Double-stranded RNA molecules that are specifically designed to block gene expression — termed short interference RNA (siRNAs) — promise to be a useful tool in cancer research. Less than one year after the first demonstration of how siRNAs could silence gene expression in mammalian cell culture, Agami and colleagues, reporting in Cancer Cell, show that oncogenic KRAS can be specifically and stably inactivated through the use of a viral RNA interference vector.

The guanine-nucleotide-binding proteins that are encoded by RAS are integral to cellular signal-transduction pathways. They regulate proliferation, differentiation and cell survival, and are frequently mutated in human cancers, particularly in pancreatic (85%) and colon carcinomas (40%). Mutant RAS oncogenes often contain point mutations, such as glycine to valine at codon 12 (KRASV12), and these lead to constitutively active RAS proteins. Wild-type KRAS seems to be required for viability, and antisense strategies to KRAS — which cannot distinguish between the wild-type and oncogenic forms of the gene — have not been successful.

Brummelkamp et al. used a retroviral vector (pRETROSUPER) carrying the expression cassette of the plasmid pSUPER — developed recently by the same group — that directs the synthesis of siRNAs in mammalian cells. When a human pancreatic cell line (CAPAN-1) was infected with the pRETROSUPER vector that contains sequences that spanned the mutation region of KRASV12, expression of KRASV12 was inhibited. This suppression was specific — use of a TP53 sequence in the vector did not cause a decrease in KRAS. Infecting the EJ bladder cell line — which has mutated HRAS but wild-type KRAS — with the mutant KRAS vector also had no effect on the expression of KRAS.

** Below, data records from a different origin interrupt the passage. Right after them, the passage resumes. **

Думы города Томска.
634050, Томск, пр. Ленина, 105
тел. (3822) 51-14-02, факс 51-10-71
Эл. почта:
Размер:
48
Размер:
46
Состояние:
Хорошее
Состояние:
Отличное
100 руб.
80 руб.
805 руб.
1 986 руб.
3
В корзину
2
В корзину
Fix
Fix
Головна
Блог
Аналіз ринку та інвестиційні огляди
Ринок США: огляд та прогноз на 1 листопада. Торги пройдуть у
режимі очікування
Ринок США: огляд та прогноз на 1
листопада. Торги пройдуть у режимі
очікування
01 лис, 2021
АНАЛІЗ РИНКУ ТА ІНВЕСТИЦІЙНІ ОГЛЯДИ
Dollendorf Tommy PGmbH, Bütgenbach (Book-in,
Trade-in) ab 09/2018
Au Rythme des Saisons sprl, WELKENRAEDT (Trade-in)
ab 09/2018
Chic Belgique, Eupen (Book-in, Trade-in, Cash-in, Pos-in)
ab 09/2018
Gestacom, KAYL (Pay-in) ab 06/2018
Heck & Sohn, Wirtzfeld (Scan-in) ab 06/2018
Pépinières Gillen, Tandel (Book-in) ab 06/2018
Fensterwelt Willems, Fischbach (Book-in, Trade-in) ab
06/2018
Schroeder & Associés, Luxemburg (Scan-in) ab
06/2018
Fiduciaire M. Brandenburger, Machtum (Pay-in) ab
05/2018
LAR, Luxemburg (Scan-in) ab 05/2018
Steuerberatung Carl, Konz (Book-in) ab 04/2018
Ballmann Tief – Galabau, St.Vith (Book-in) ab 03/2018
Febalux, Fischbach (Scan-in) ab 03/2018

In addition, the authors showed that the specific suppression of KRASV12 leads to loss of tumorigenicity. When KRASV12 expression was downregulated in CAPAN-1 cells, the cells could not form tumours in nude mice, whereas mice injected with CAPAN-1 cells that had been infected with a control vector all developed tumours.

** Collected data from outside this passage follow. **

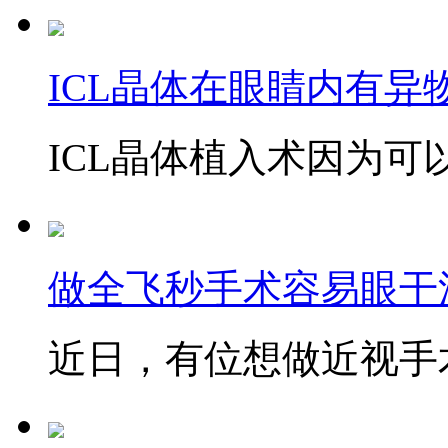
ICL晶体在眼睛内有异
ICL晶体植入术因为可以
做全飞秒手术容易眼干
近日，有位想做近视手术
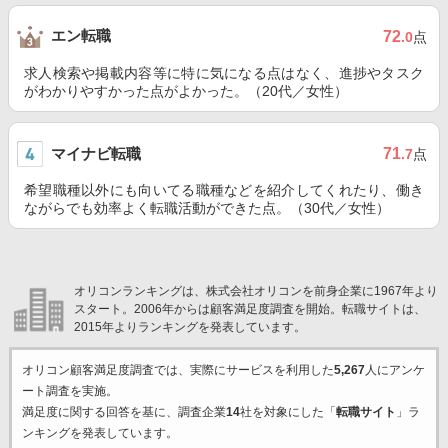
エン転職
72
.0
点
求人検索や掲載内容等に特に気になる点はなく、進捗やタスク
がわかりやすかった点がよかった。（20代／女性）
マイナビ転職
71
.7
点
希望職種以外にも向いてる職種などを紹介してくれたり、働き
ながらでも効率よく転職活動ができた点。（30代／女性）
オリコンランキングは、株式会社オリコンを前身企業に1967年より
スタート。2006年からは顧客満足度調査を開始。転職サイトは、
2015年よりランキングを発表しています。
オリコン顧客満足度調査では、実際にサービスを利用した
5,267
人にアンケ
ート調査を実施。
満足度に関する回答を基に、調査企業
14
社を対象にした「
転職サイト
」ラ
ンキングを発表しています。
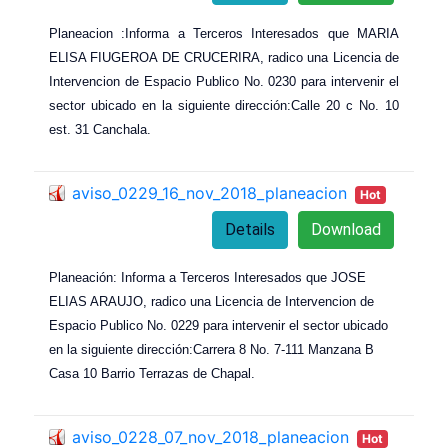
Planeacion :Informa a Terceros Interesados que MARIA
ELISA FIUGEROA DE CRUCERIRA, radico una Licencia de
Intervencion de Espacio Publico No. 0230 para intervenir el
sector ubicado en la siguiente dirección:Calle 20 c No. 10
est. 31 Canchala.
aviso_0229_16_nov_2018_planeacion
Hot
Details
Download
Planeación: Informa a Terceros Interesados que JOSE
ELIAS ARAUJO, radico una Licencia de Intervencion de
Espacio Publico No. 0229 para intervenir el sector ubicado
en la siguiente dirección:Carrera 8 No. 7-111 Manzana B
Casa 10 Barrio Terrazas de Chapal.
aviso_0228_07_nov_2018_planeacion
Hot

So, how can we make use of viral RNA interference vectors in cancer research? They are a powerful tool for investigating the genetic events that are required for a tumorigenic phenotype and for further elucidating the events that are needed to maintain that phenotype. In addition, siRNA-based gene therapy — shown to be a possibility by Brummelkamp et al. in both cell culture and animal models — should be investigated further. Issues that will need to be addressed include overcoming the poor penetration of tumours, possible neutralization of siRNA by the immune system and the possibility of escape from siRNA-mediated attack.